There is no centripetal force in this case.
Since in the rotating frame, the object appears to be moving circularly, sum of all forces should be equal to mv^2/r

There must be a net centripetal force, acting radially inward.

The forces acting on the object here is the pseudo force due to the rotation of my frame.
thus, Centrifugal force=mv^2/r

The centrifugal force acts radially outward. So that's not enough to explain things. See my last post about the Coriolis force.

 

[vanhees71]

There is nothing very complicated involved. For a free particle in the inertial frame with cartesian coordinates x_j you have the Lagrangian
L=\frac{m}{2} \dot{\vec{x}}^2=\frac{m}{2} \dot{x}_j \dot{x}_j.
Here and in the following Einstein summation is implied.

In terms of the coordinates y_j fixed in the rotating frame (let's assume the rotation is around the three-axis) you have
\begin{pmatrix}<br /> x_1 \\ x_2 \\ x_3 \end{pmatrix}=\begin{pmatrix}<br /> \cos (\omega t) &amp; -\sin (\omega t) &amp; 0\\<br /> \sin (\omega t) &amp; \cos (\omega t) &amp; 0 \\<br /> 0 &amp; 0 &amp; 1<br /> \end{pmatrix} \begin{pmatrix} y_1 \\ y_2 \\y_3 \end{pmatrix} \qquad (*).

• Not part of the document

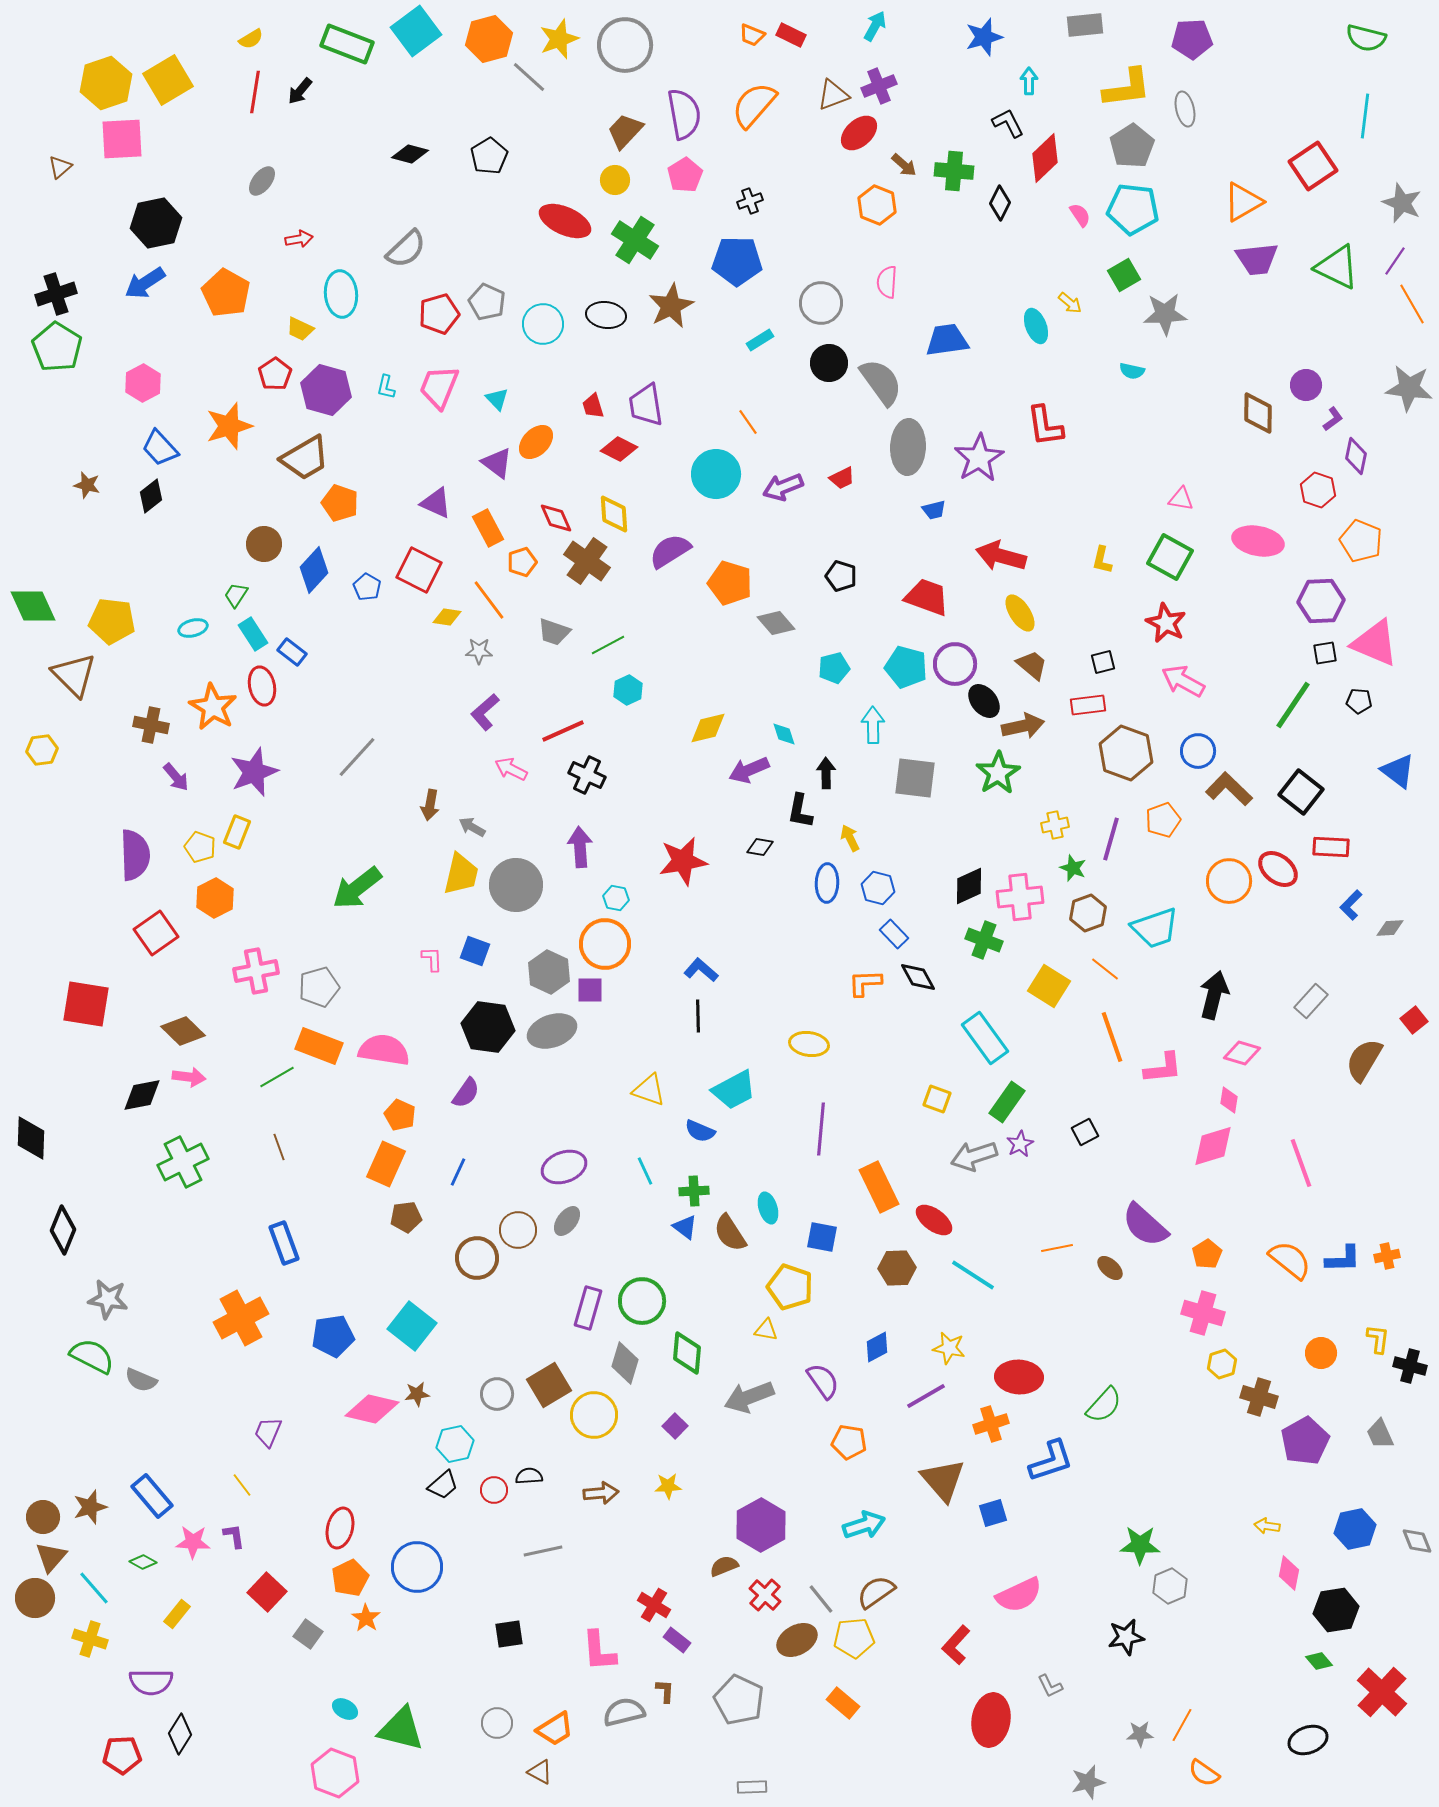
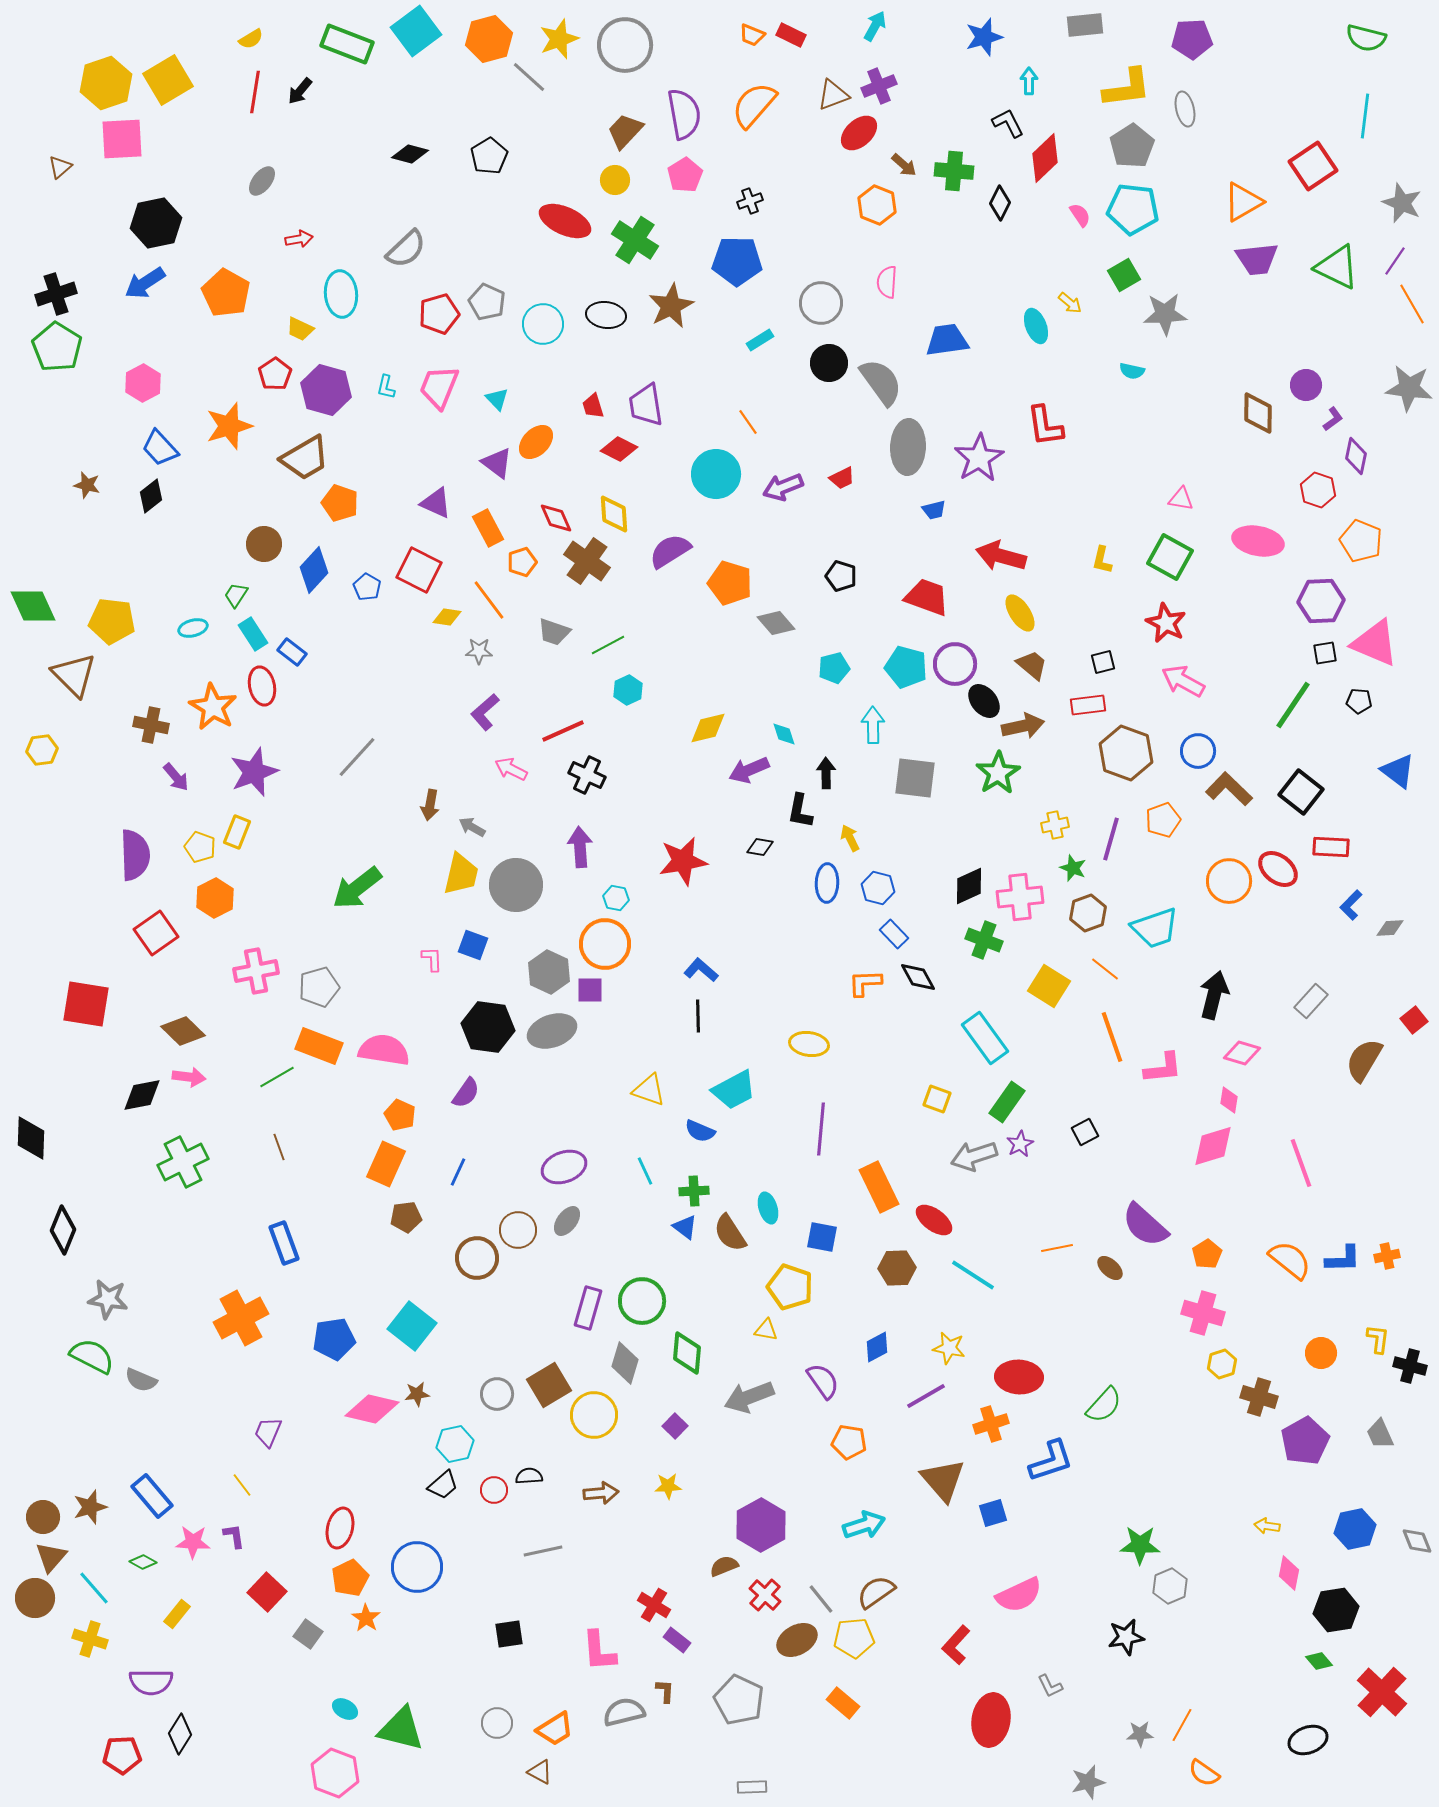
blue square at (475, 951): moved 2 px left, 6 px up
blue pentagon at (333, 1336): moved 1 px right, 3 px down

Now take the time derivative of this and pluck it into the above Lagrangian. You'll get after some algebra
L=\frac{m}{2} \left [\dot{y}_j \dot{y}_j+2 \omega (y_1 \dot{y}_2-y_2 \dot{y}_1)+\omega^2 (y_1^2+y_2^2) \right ].

With \vec{\omega}=\omega (0,0,1)^t this reads
L=\frac{m}{2} \left [\dot{\vec{y}}^2+2 \vec{\omega} \cdot (\vec{y} \times \dot{\vec{y}}) + (\vec{\omega} \times \vec{y})^2 \right].

With the Euler-Lagrange equations you'll get the correct equations of motion, which can be reinterpreted as the motion of a particle under the influence of the Coriolis and the centrifugal force:
m \ddot{\vec{y}}=-m \left [2 \vec{\omega} \times \dot{\vec{y}}-\vec{\omega} \times (\vec{\omega} \times \vec{y}) \right ].

Of course you could also simply derive Eq. (*) two times wrt. to time, but that's more cumbersome :-).

 

[ashishsinghal]

There is nothing very complicated involved.

Sir, thanks for all the effort but after the work you just showed me I would seriously ask you to consider your definition of complicated. But thanks for your effort.

 

[ashishsinghal]

I have no idea why you think that the Coriolis force is tangential. It is always perpendicular to the velocity. It's given by -2m\vec{\Omega}\times\vec{v}
where Ω is the angular velocity vector of the rotating frame. (See Coriolis force or any classical mechanics textbook.)

Thus the Coriolis force is radially inward and equal to 2mω²r and the centrifugal force is radially outward and equal to mω²r. Thus the net force is inward and equal to mω²r, just as you would expect for circular motion.

I went to the wikipedia link you posted. Yup,I admit I was mistaken. Coriolis force can be in any direction in the plane of circular motion. Thanks a lot.

 

[ashishsinghal]

Thanks everyone. Special thanks to Doc Al. This thread is closed.